A defesa do tenente recorreu ao STJ após ter seu pedido de habeas-corpus rejeitado pelo Tribunal de Justiça Militar do Estado de Minas Gerais (TJM/MG), que manteve a ação penal contra ele. Ele foi denunciado por suposta prática do crime previsto no artigo 308 do Código Penal Militar – corrupção passiva. Segundo a denúncia, ele teria recebido R$ 500,00 em compras de carne e carvão para a corporação. O Comando Militar teria cobrado dos organizadores de uma festa valor menor do que o previsto como taxa de segurança pública para a realização do evento. De acordo com o processo, o militar apresentou nota fiscal e comprovante da doação dos valores para a corporação.

No STJ, a defesa do militar reiterou o pedido de trancamento da ação penal. O advogado alegou inépcia da denúncia (não atende às exigências legais), pois, segundo ele, a peça processual não descreve o fato criminoso e suas circunstâncias. Também afirmou inexistir justa causa para a ação penal, pois o tenente não recebeu vantagem indevida, como alega a denúncia. A defesa ressaltou, ainda, não ter havido dolo (intenção de praticar) do tenente ao receber os valores destinados à corporação e destacou a absolvição dele no processo administrativo disciplinar realizado pelo Comando Geral do Corpo de Bombeiros.

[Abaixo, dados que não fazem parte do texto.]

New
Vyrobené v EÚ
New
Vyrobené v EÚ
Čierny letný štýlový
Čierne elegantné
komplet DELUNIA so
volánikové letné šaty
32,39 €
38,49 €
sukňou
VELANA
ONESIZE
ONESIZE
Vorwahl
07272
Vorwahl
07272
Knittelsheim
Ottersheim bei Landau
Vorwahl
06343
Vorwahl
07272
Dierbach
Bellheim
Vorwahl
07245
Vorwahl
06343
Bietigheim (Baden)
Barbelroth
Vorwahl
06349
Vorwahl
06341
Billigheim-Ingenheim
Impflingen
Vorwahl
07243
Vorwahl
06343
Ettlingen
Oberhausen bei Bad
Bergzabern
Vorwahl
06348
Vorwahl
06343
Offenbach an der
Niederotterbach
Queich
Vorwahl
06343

Para a ministra Laurita Vaz, a denúncia não é inepta, pois “atende perfeitamente às exigências do artigo 77 do Código de Processo Penal Militar, permitindo ao paciente ter clara ciência da conduta ilícita que lhe é imputada, garantindo-lhe o livre exercício do contraditório e da ampla defesa. Não há falar, assim, em inépcia da peça acusatória”.

A alegação de falta de justa causa também foi rejeitada pela relatora. “Os fatos narrados na denúncia levam a crer que, possivelmente, a cobrança a menor da Taxa de Segurança Pública fora realizada para que o promotor do evento pagasse determinada quantia em dinheiro para subsidiar um churrasco na Corporação. Aí é que reside a circunstância de ser ‘indevida’ a vantagem auferida, ainda que não tenha sido em proveito próprio, como afirma o recorrente”.

Segundo a relatora, “pouco importa o fato de, posteriormente, ter sido cobrado o restante do valor da Taxa de Segurança Pública, ou de ter-se formalizado, por meio de termo de doação, o recebimento da vantagem. Com efeito, o crime de corrupção passiva é formal, consumando-se no instante em que o funcionário recebe a vantagem ou aceita a promessa de sua entrega”.
Em seu voto, a ministra Laurita Vaz rejeitou, ainda, a alegação de ausência de dolo por parte do acusado. “A aferição do dolo, por demandar ampla dilação probatória, não está salvaguardada no estreito âmbito de atuação do habeas-corpus”, pois exige análise de provas, o que não é permitido nesse tipo de processo.